Many people who have them said they haven’t noticed any warning signs ahead of time. This makes it even more important to pay attention to all risk factors and take steps to try to minimize them, which could lower the overall chances of having a stroke.
What happens in a stroke
Though strokes can have different effects on the brain and the body, the general process is the same: a disruption in blood supply to the brain. This usually starts with blockage of at least one artery and can happen quickly. More damage to the brain can take place if a blocked artery bursts.
Any age, gender, and race can have strokes, but they are more common for age 65 and over. As many as 15 percent of them are sustained by children or younger people.
People who are already aware that a stroke could happen to them should make sure others around them can help identify what’s going on.
Symptoms can include sudden numbness, problems speaking or understanding, a strong headache or general confusion.
This includes being familiar with the FAST program, which is a current evaluation that just about everyone can recognize, rather than only medical professionals.
FAST stands for:
- Face, which can include looking at someone’s smile to see if the person’s head or face has been affected by a stroke, such as drooping.
- Arms: can they raise both arms at the same time? Or does only one arm rise and the other arm doesn’t lift, or begins to drift
- Speech: If someone no longer can speak clearly, their speech is muffled, slurred or distorted, they forget some words or actions or unable to repeat a recently learned sentence.
- Time: If a stroke is truly taking place, people should get professional help quickly. In some stroke cases, the sooner assistance is provided, the less damage to the brain takes place.
The result of a stroke can vary depending on what part of the brain loses blood flow and how much damage is sustained.
Sometimes the damage is permanent, sometimes lost abilities can return or be regained with certain types of therapy.
Strokes can affect or impact:
- walking and balance
- paralysis on the entire right or left sides of the body
- speech or memory
- mental health
Once treatment is taking place, hospital staff will determine the type of stroke and what kind of damage took place. If there is an immediate emergency, it may require surgery to restore blood flow or repair any ruptures.

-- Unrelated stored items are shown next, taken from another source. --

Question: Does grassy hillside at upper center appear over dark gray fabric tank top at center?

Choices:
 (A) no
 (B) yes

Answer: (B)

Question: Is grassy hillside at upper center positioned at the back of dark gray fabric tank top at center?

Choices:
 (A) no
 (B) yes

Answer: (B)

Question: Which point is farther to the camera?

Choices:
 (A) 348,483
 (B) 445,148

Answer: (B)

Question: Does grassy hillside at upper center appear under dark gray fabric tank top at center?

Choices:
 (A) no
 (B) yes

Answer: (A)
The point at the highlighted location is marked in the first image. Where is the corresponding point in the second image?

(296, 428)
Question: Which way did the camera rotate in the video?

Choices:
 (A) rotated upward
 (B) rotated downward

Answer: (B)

After the immediate crisis passes, a doctor may perform various mental or physical tests to compare abilities before and after the stroke.

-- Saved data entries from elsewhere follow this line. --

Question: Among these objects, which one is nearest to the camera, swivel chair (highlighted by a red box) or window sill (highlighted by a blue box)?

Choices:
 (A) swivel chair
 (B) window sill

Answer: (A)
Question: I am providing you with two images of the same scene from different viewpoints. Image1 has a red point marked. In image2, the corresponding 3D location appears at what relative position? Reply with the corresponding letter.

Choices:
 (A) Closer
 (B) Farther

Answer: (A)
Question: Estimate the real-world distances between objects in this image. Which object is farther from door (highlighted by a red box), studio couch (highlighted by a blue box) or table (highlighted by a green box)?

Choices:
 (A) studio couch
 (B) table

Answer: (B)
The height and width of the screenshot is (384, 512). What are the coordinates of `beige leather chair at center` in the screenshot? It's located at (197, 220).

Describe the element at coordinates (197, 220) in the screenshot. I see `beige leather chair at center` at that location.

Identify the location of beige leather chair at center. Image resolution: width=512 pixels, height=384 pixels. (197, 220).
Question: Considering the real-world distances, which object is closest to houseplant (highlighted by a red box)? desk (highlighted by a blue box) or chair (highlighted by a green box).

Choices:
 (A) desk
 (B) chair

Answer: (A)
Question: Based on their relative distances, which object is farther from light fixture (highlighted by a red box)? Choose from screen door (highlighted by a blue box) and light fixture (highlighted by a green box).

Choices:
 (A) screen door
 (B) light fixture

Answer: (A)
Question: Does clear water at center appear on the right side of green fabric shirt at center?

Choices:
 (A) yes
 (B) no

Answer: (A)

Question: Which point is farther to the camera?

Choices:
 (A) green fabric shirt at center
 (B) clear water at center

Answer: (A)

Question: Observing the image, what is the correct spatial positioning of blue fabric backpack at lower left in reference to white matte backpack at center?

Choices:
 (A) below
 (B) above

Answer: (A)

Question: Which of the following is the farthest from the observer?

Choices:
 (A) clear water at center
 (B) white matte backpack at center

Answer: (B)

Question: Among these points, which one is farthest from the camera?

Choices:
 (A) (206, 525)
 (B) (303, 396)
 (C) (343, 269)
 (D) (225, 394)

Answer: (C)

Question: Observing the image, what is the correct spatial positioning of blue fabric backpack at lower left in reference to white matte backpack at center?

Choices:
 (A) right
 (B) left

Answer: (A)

Then, a primary provider may recommend certain types of therapy, whether it’s physical therapy to rebuild or restore motion or muscle loss, or occupational therapy, which can help someone learn or relearn skills that can be used to get around their home or perhaps return to work.
Damage in the brain can also lead to different behaviors, ranging from everything being slower to someone being more impulsive than prior to their stroke.

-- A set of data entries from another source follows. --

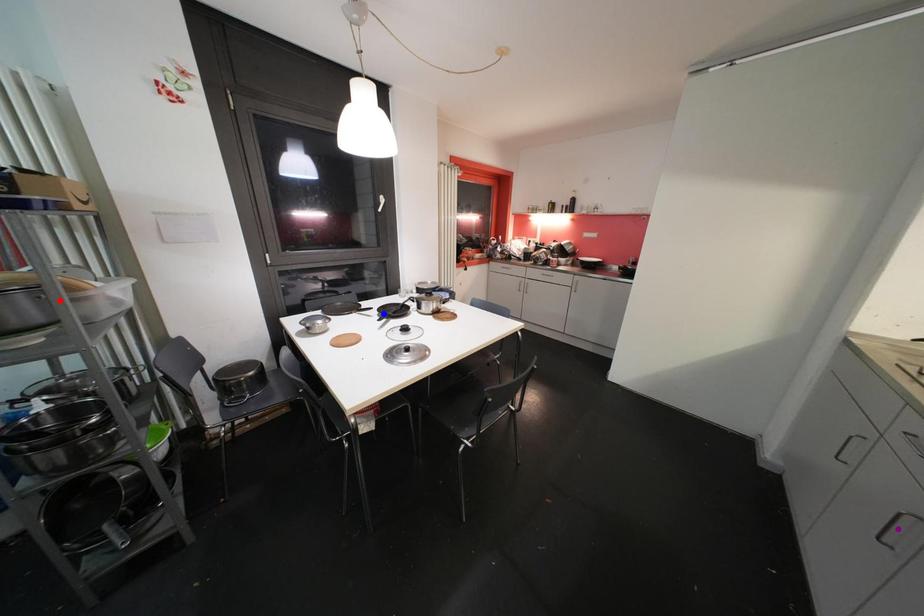 Order these from nearest to farthest:
red point
blue point
purple point

blue point < red point < purple point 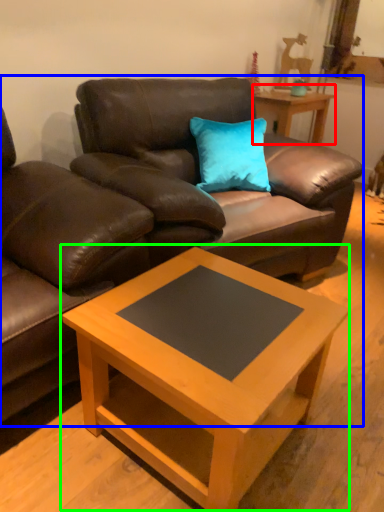 Question: Which object is the closest to the table (highlighted by a red box)? Choose among these: studio couch (highlighted by a blue box) or coffee table (highlighted by a green box).

Choices:
 (A) studio couch
 (B) coffee table

Answer: (A) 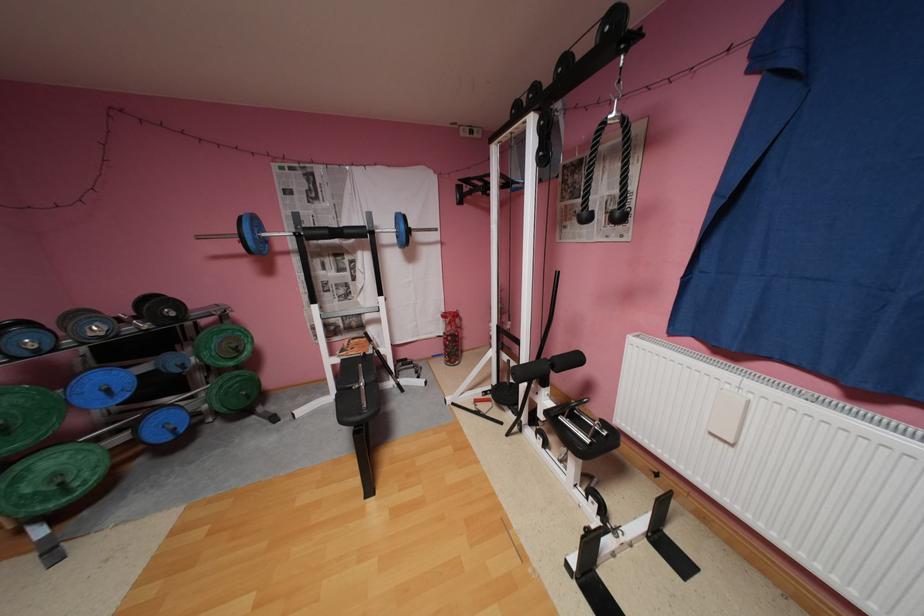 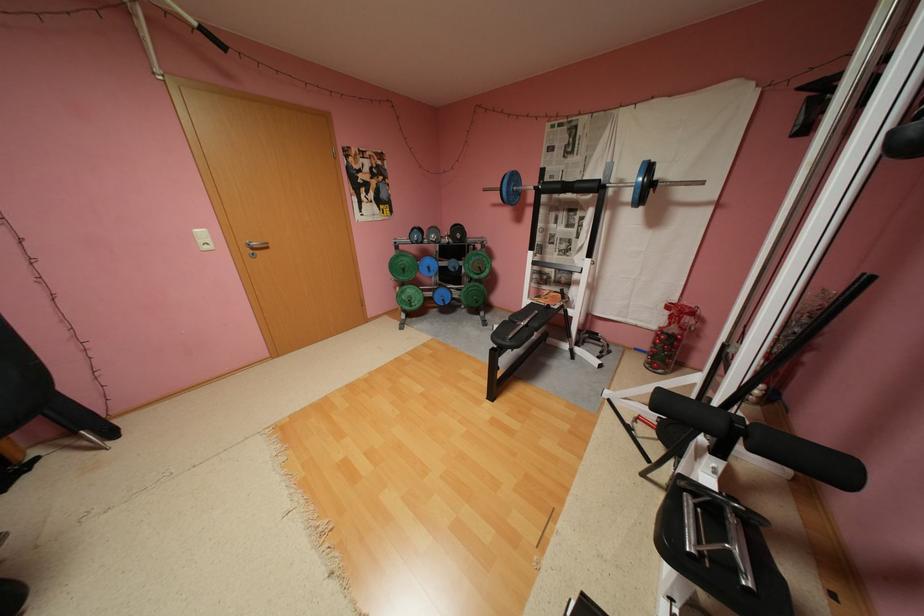 Find the pixel in the second image that matches (x=211, y=422) in the first image.

(468, 306) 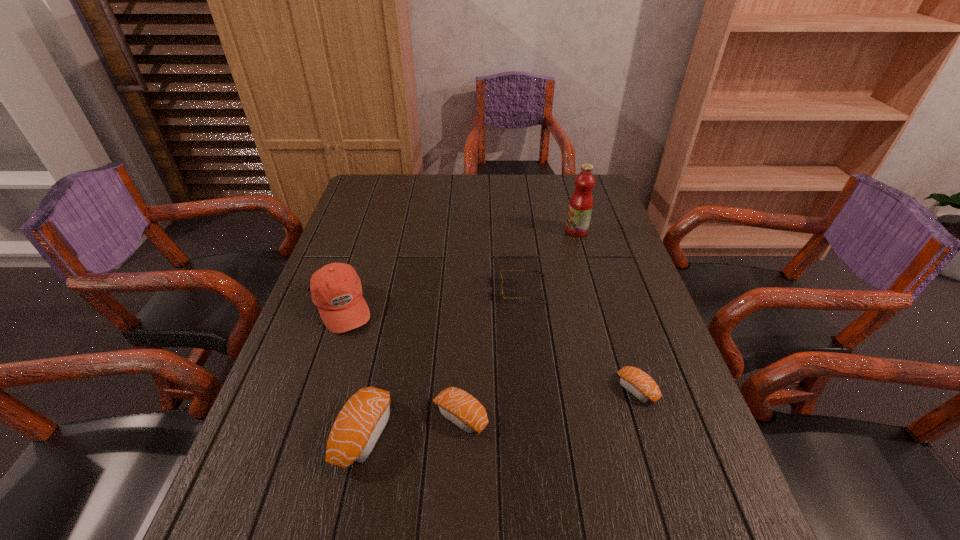 If equal spacing is the goal by inserting an additional sushi among them, please point out a vacant space for this new sushi. Please provide its 2D coordinates. Your answer should be formatted as a tuple, i.e. [(x, y)], where the tuple contains the x and y coordinates of a point satisfying the conditions above.

[(551, 402)] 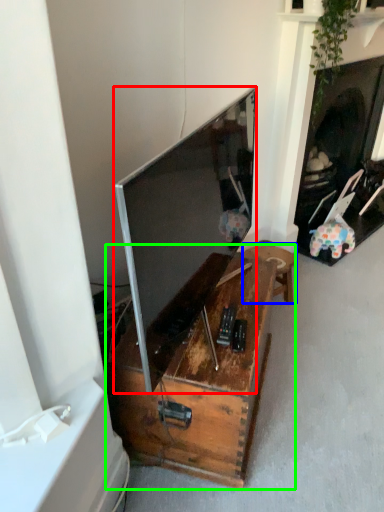 Question: Considering the real-world distances, which object is farthest from television (highlighted by a red box)? furniture (highlighted by a blue box) or table (highlighted by a green box)?

Choices:
 (A) furniture
 (B) table

Answer: (A) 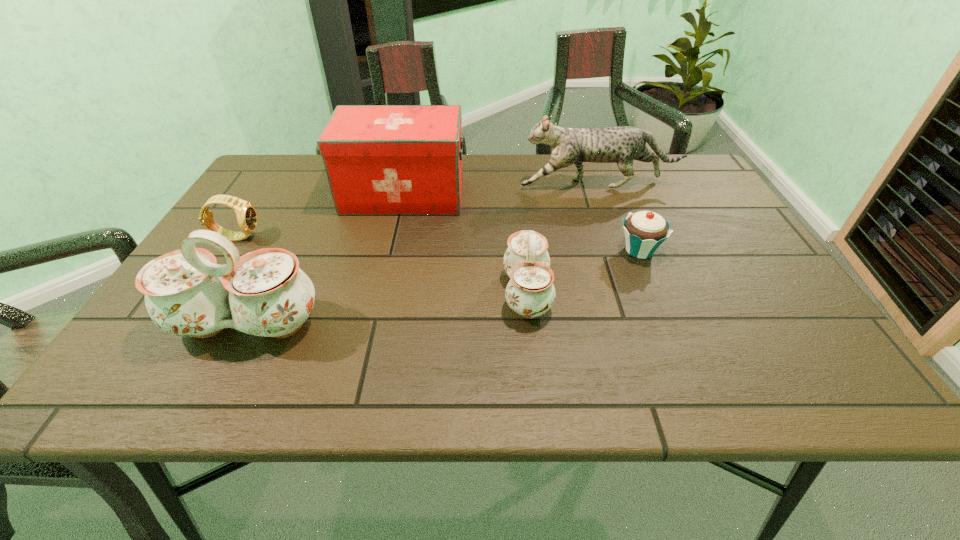 Observe the arrangement of all chinawares in the image. To keep them evenly spaced, where would you place another chinaware on the right? Please locate a free space. Please provide its 2D coordinates. Your answer should be formatted as a tuple, i.e. [(x, y)], where the tuple contains the x and y coordinates of a point satisfying the conditions above.

[(771, 265)]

Dealing with life after a stroke may increase fatigue, problems with coordination and general soreness as the body gets used to different muscles being used or different parts of the brain adapting.
Plus, living with the reality of these new changes can also cause stroke sufferers to feel depressed, scared, anxious and confused. Or, in some cases, the brain damage may tell them everything is fine so they won’t know why their bodies aren’t doing what it wants them to, such as moving a now-paralyzed limb.
Overall, strokes can be devastating, but there are rehabilitation options for those who experience them.